God's child shares his Father's immortality.

LYMAN ABBOTT

The Home Builder

Tags: immortality


She has not fallen in love. Love has been a flight, not a fall. She has risen into a new life; in her is born a new experience. Perhaps it has come suddenly, with a rush which has overwhelmed her with its tumultuous surprise. Perhaps it has grown gradually, so gradually that she has been quite unconscious of its advent until it has taken complete possession of her. As the water lily bursts open the moment the sun strikes upon it, and the rose turns from bud to blossom so gradually that the closest observation discerns no movement in the petals, so some souls bloom instantly when love touches them with its sunbeam, and others, unconscious and unobserved, pass from girlhood to womanhood.

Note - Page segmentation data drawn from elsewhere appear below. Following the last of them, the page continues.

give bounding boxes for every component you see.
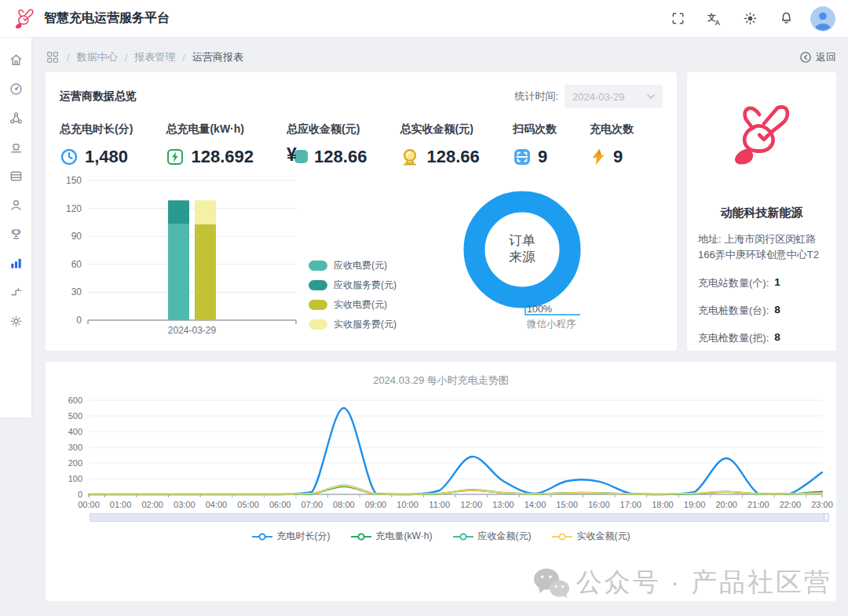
breadcrumb-item-report-mgmt[interactable]: 报表管理 [134,50,175,64]
svg-text:100%: 100% [527,303,552,314]
legend-label: 应收电费(元) [334,259,387,272]
svg-text:400: 400 [68,427,82,436]
svg-text:20:00: 20:00 [715,500,737,509]
svg-text:200: 200 [68,458,82,468]
svg-text:30: 30 [71,286,82,297]
legend-label: 应收服务费(元) [334,279,397,292]
stat-time-value: 2024-03-29 [572,91,625,103]
sidebar-item-dashboard[interactable] [0,75,31,104]
bar-legend-item[interactable]: 应收服务费(元) [309,279,411,292]
sidebar-item-users[interactable] [0,191,31,220]
stats-row: 总充电时长(分) 1,480 总充电量(kW·h) 128.692 总应收金额(… [46,108,677,168]
stat-scan-count: 扫码次数 9 [513,122,557,168]
bar-legend-item[interactable]: 应收电费(元) [309,259,411,272]
legend-label: 应收金额(元) [478,530,532,543]
svg-text:14:00: 14:00 [525,500,546,509]
breadcrumb-item-data-center[interactable]: 数据中心 [77,50,118,64]
fullscreen-icon[interactable] [666,7,689,31]
notifications-bell-icon[interactable] [774,7,798,31]
svg-text:A: A [715,19,721,27]
stat-label: 扫码次数 [513,122,557,137]
svg-text:15:00: 15:00 [556,500,578,509]
field-value: 1 [774,276,780,290]
theme-icon[interactable] [738,7,762,31]
sidebar-item-ranking[interactable] [0,220,31,249]
breadcrumb-separator: / [182,52,185,64]
cluster-icon [9,111,24,126]
legend-label: 实收服务费(元) [334,318,397,331]
company-field-stations: 充电站数量(个): 1 [698,276,825,290]
company-card: 动能科技新能源 地址: 上海市闵行区闵虹路166弄中庚环球创意中心T2 充电站数… [687,72,836,351]
gear-icon [9,314,24,329]
datazoom-handle[interactable] [824,513,829,522]
breadcrumb: / 数据中心 / 报表管理 / 运营商报表 返回 [46,44,836,71]
svg-text:100: 100 [68,474,82,483]
line-legend-item[interactable]: 实收金额(元) [552,530,631,543]
sidebar-item-workflow[interactable] [0,278,31,307]
field-label: 充电枪数量(把): [698,331,769,345]
svg-text:90: 90 [71,231,82,242]
apps-grid-icon[interactable] [46,50,60,64]
bar-chart-legend: 应收电费(元)应收服务费(元)实收电费(元)实收服务费(元) [309,259,411,331]
svg-text:60: 60 [71,259,82,270]
sidebar-item-organization[interactable] [0,104,31,133]
sidebar-item-stations[interactable] [0,162,31,191]
company-address-label: 地址: [698,233,722,245]
stat-charge-count: 充电次数 9 [590,122,634,168]
svg-text:18:00: 18:00 [652,500,674,509]
trophy-icon [9,227,24,242]
legend-swatch [309,280,327,290]
bar-legend-item[interactable]: 实收服务费(元) [309,318,411,331]
legend-label: 充电时长(分) [277,530,331,543]
back-circle-icon [799,51,812,64]
stat-time-label: 统计时间: [514,89,558,104]
user-avatar[interactable] [810,6,835,31]
svg-text:16:00: 16:00 [588,500,610,509]
topbar-actions: 文A [666,6,835,31]
bar-legend-item[interactable]: 实收电费(元) [309,298,411,312]
stat-total-energy: 总充电量(kW·h) 128.692 [166,122,254,168]
svg-text:00:00: 00:00 [78,500,100,509]
svg-text:08:00: 08:00 [333,500,355,509]
svg-text:120: 120 [66,203,82,214]
svg-text:21:00: 21:00 [747,500,769,509]
sidebar-item-home[interactable] [0,46,31,75]
sidebar-item-settings[interactable] [0,307,31,336]
breadcrumb-item-operator-report: 运营商报表 [192,50,243,64]
field-label: 充电桩数量(台): [698,304,769,318]
svg-text:23:00: 23:00 [811,500,833,509]
sidebar-item-operator[interactable] [0,133,31,162]
svg-text:05:00: 05:00 [237,500,259,509]
coin-icon [400,148,420,166]
field-label: 充电站数量(个): [698,276,769,290]
language-icon[interactable]: 文A [702,7,726,31]
stat-value: 9 [613,147,623,167]
svg-text:12:00: 12:00 [461,500,483,509]
line-legend-item[interactable]: 充电时长(分) [252,530,331,543]
legend-label: 充电量(kW·h) [376,530,433,543]
svg-text:13:00: 13:00 [492,500,514,509]
svg-text:03:00: 03:00 [174,500,196,509]
company-name: 动能科技新能源 [698,206,825,221]
stat-time-select[interactable]: 2024-03-29 [565,85,663,108]
datazoom-slider[interactable] [90,513,829,522]
operator-overview-card: 运营商数据总览 统计时间: 2024-03-29 总充电时长(分) 1,480 [46,72,677,351]
user-icon [9,198,24,213]
sidebar-item-reports[interactable] [0,249,31,278]
lightning-icon [590,148,607,166]
stat-value: 1,480 [85,147,128,167]
yuan-icon: ¥ [287,147,308,167]
svg-text:来源: 来源 [509,250,535,264]
line-legend-item[interactable]: 应收金额(元) [453,530,532,543]
line-legend-item[interactable]: 充电量(kW·h) [351,530,433,543]
breadcrumb-separator: / [125,52,128,64]
svg-text:19:00: 19:00 [684,500,706,509]
battery-icon [166,148,185,166]
stat-label: 总实收金额(元) [400,122,479,137]
order-source-donut-chart[interactable]: 订单来源100%微信小程序 [434,174,619,337]
back-button[interactable]: 返回 [799,50,836,64]
revenue-bar-chart[interactable]: 03060901201502024-03-29 [57,169,304,341]
svg-text:01:00: 01:00 [110,500,132,509]
overview-title: 运营商数据总览 [60,89,137,104]
hourly-trend-line-chart[interactable]: 010020030040050060000:0001:0002:0003:000… [46,392,835,512]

In either case it is love that works the miracle. She has not known the secret of her own heart. Or if she has known it, she cannot tell it to any one else —no, not even to herself! She only knows that within her is a secret room, wherein is a sacred shrine. But she has not the key; and what is enshrined there she will not permit even herself to know. She is a strange contradiction to herself. She is restless away from him and strangely silent in his presence, or breaks the silence only to be still more strangely voluble. She chides herself for not being herself, and has in truth become or is becoming another self. So one could imagine a green shoot beckoned imperiously by the sunlight, and neither daring to emerge from its familiar life beneath the ground nor able to resist the impulse; or a bird irresistibly called by life, and neither daring to break the egg nor able to remain longer in the prison-house of its infancy.

LYMAN ABBOTT

The Home Builder

Tags: love


That is the best sermon, not which is a great pulpit effort, but which is helpful. If, young men, you have preached a sermon and some one comes up to you and says that was a great pulpit effort, hide your head in shame and go home and never write another like it.